The Comanche were another tribe heavily involved with slavery, although it was mostly Hispanics and other Indian tribes, but it would be ironic if the victims of the various tribes that engaged in slavery were to sue to be counted as members of those particular tribes as well. 

Biden Administration Backs Away From Terrorist Designation For Houthis

I saw a couple articles this morning complaining that the Biden Administration is not designating the Houthi rebels as a terrorist organization:

As the Red State article explains, rather than designate the Houthis as a Foreign Terrorist Organization (FTO), as Trump had previously done, Biden is instead declare them to be Specially Designated Global Terrorists (SDGT). As the article explains:

    The difference between the two designations is more than semantic. 

    Doing business with an FTO subjects you to sanctions, or if you are an American, to a lengthy prison term for material support of terrorism. Collaborating with an SDGT means nothing.
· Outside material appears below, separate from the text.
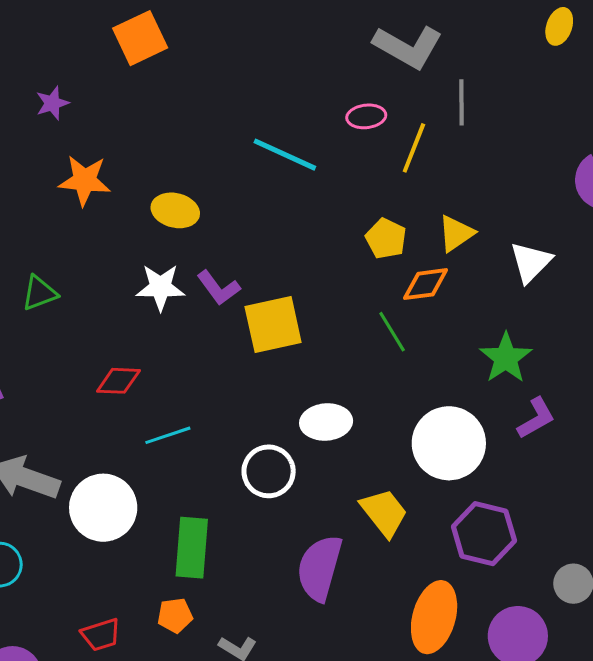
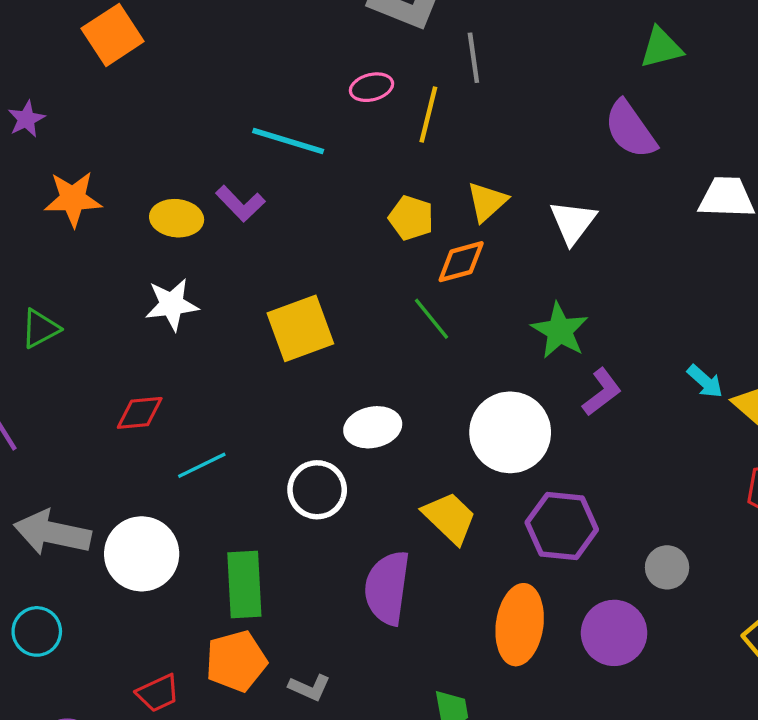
purple L-shape: (218, 288) -> (240, 204), moved
orange pentagon: (175, 615) -> (236, 661), size x1.6

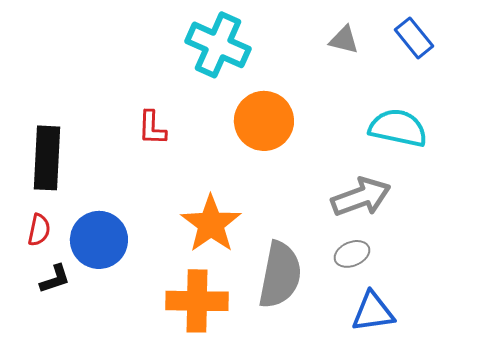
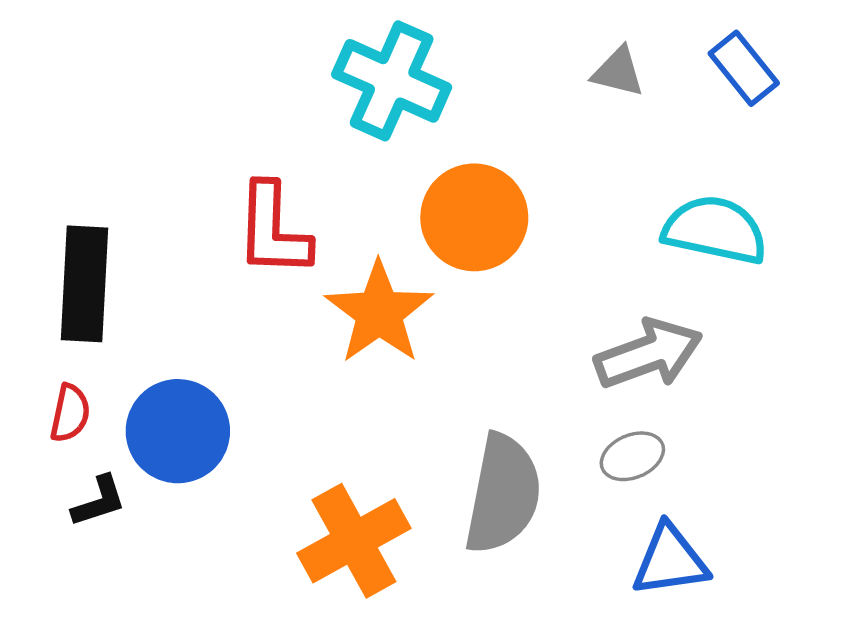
red L-shape: (152, 128) -> (273, 230), size x1.5
orange star: (211, 224) -> (379, 313), moved
orange cross: (197, 301) -> (354, 541), turned -30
    Key to the issue here--and why the weaker the SDGT designation--is that banks are required to seize the funds of FTOs. As I recently explained, Saudi Arabia is at a delicate juncture in its attempts to reach a peace deal with the Houthis; a deal that would involve Saudi Arabia transferring substantial sums to the Houthis. If the Houthis were designated as FTOs, requiring banks to seize those funds, it would scuttle the whole peace deal. And since Biden has sabotaged the U.S. oil industry so that we are again dependent on Saudi Arabia for oil, the U.S. has no choice but to act to protect the Saudi deal with the Houthis.

Related: And speaking of Biden sabotaging the oil industry: "Forest Service pulls right-of-way permit that would have allowed construction of Utah oil railroad."  
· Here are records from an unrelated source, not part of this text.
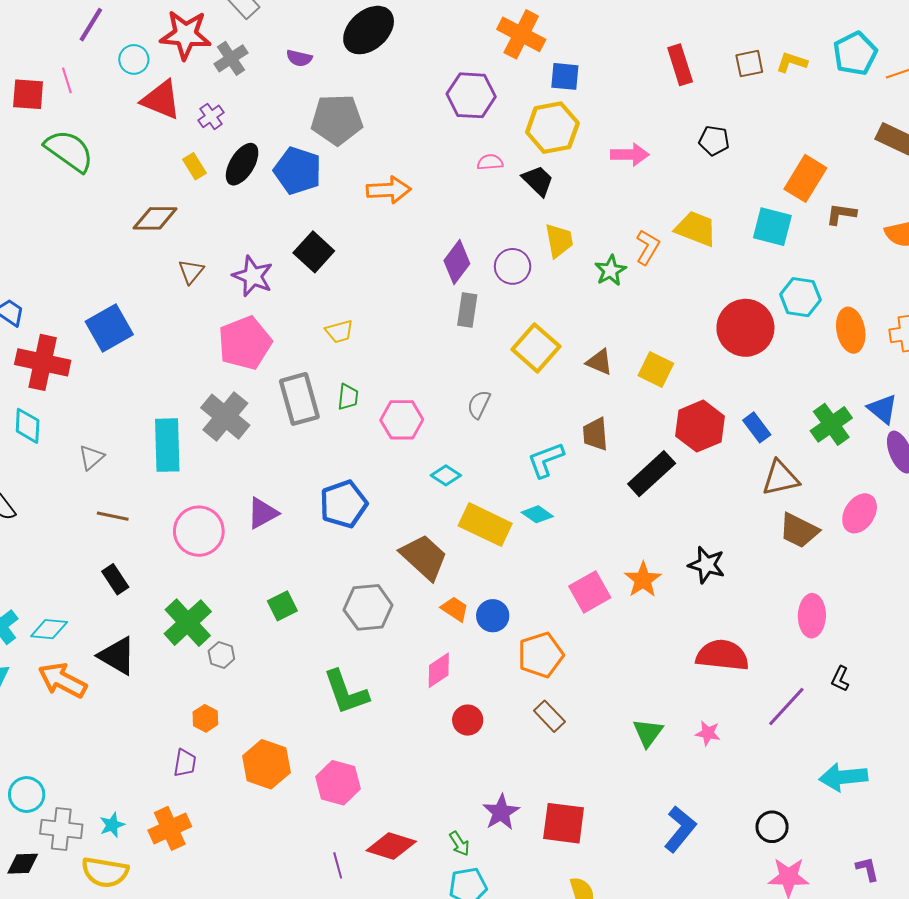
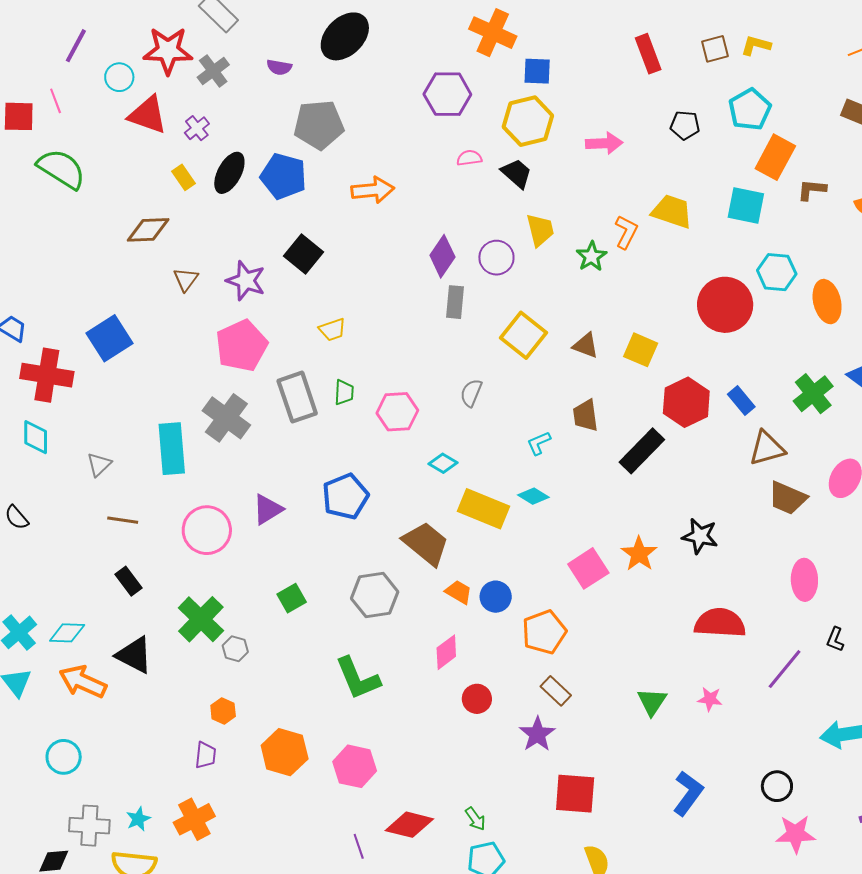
cyan pentagon: (855, 54) -> (750, 109), moved
cyan L-shape: (546, 460) -> (539, 443), size x0.7
cyan circle: (27, 795) -> (64, 757), moved
purple star: (501, 812) -> (537, 734), moved

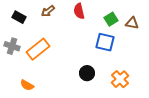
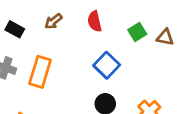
blue square: (105, 42) -> (107, 65), moved, turned 30
orange rectangle: (38, 49) -> (40, 72), turned -35

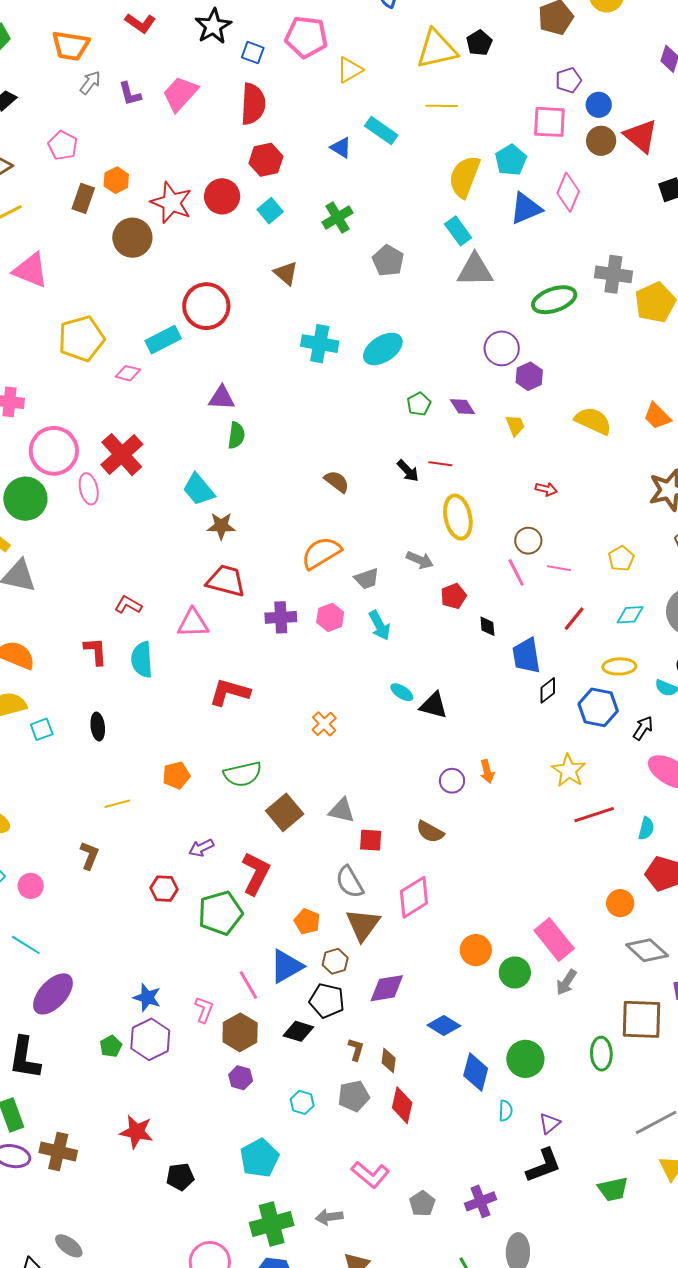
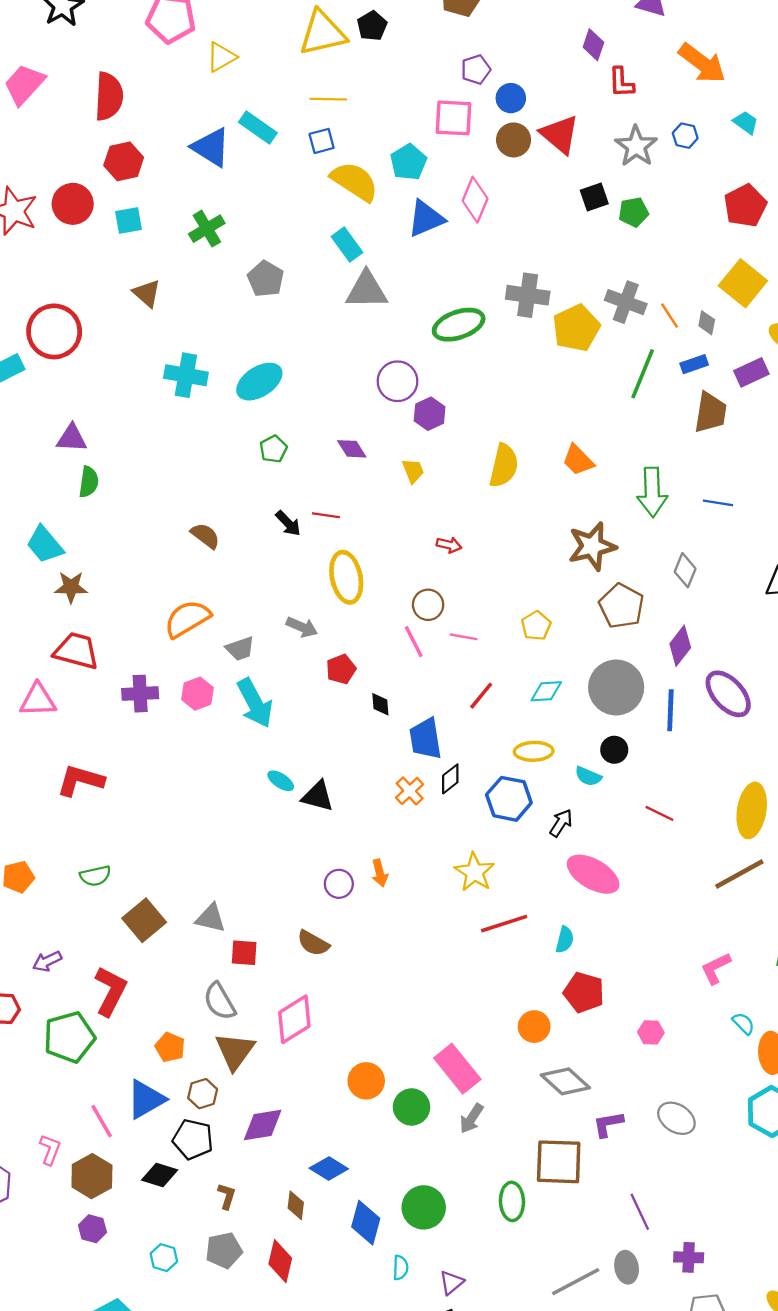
blue square: (253, 53) -> (322, 141), moved, turned -35
blue triangle: (341, 148) -> (211, 147), size x1.6
yellow semicircle: (464, 177) -> (355, 181), turned 102
cyan square: (270, 211) -> (129, 221), turned 30
green pentagon: (419, 404) -> (273, 449), moved
yellow semicircle: (593, 421) -> (504, 466), turned 78
cyan arrow: (380, 625) -> (255, 703), size x1.4
orange cross: (324, 724) -> (410, 791), moved
green semicircle: (243, 774) -> (95, 876), size x0.7
brown diamond: (389, 1061) -> (296, 1205), moved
    The U.S. Forest Service on Wednesday withdrew its approval of a right-of-way permit that would have allowed the construction of a railroad project through about 12 miles (19 kilometers) of roadless, protected forest in northeastern Utah.
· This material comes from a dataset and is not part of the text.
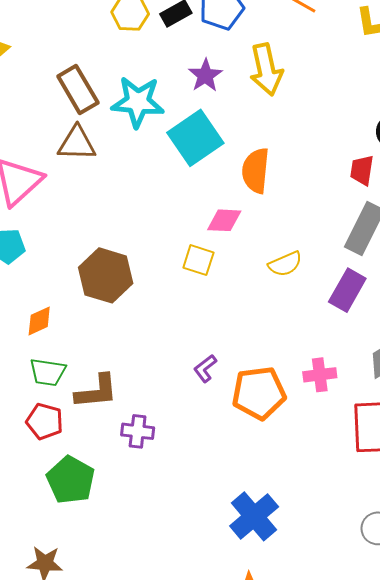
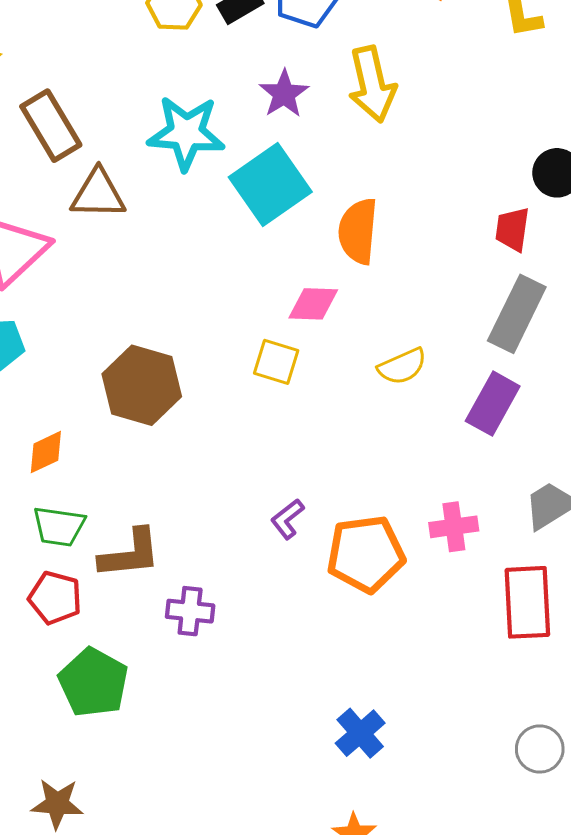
brown rectangle: (78, 89) -> (51, 126), moved
blue cross: (254, 516) -> (360, 733), size x0.7

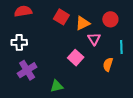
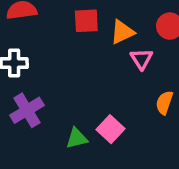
red square: (61, 17) -> (86, 21), turned -35
pink square: (76, 58) -> (111, 129), moved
    The decision affecting the Ashley National Forest follows a U.S. appeals court ruling in August that struck down a critical approval involving the Uinta Basin Railway, a proposed 88-mile (142-kilometer) railroad line that would connect oil and gas producers in rural Utah to the broader rail network. It would allow them to access larger markets and ultimately sell to refineries near the Gulf of Mexico.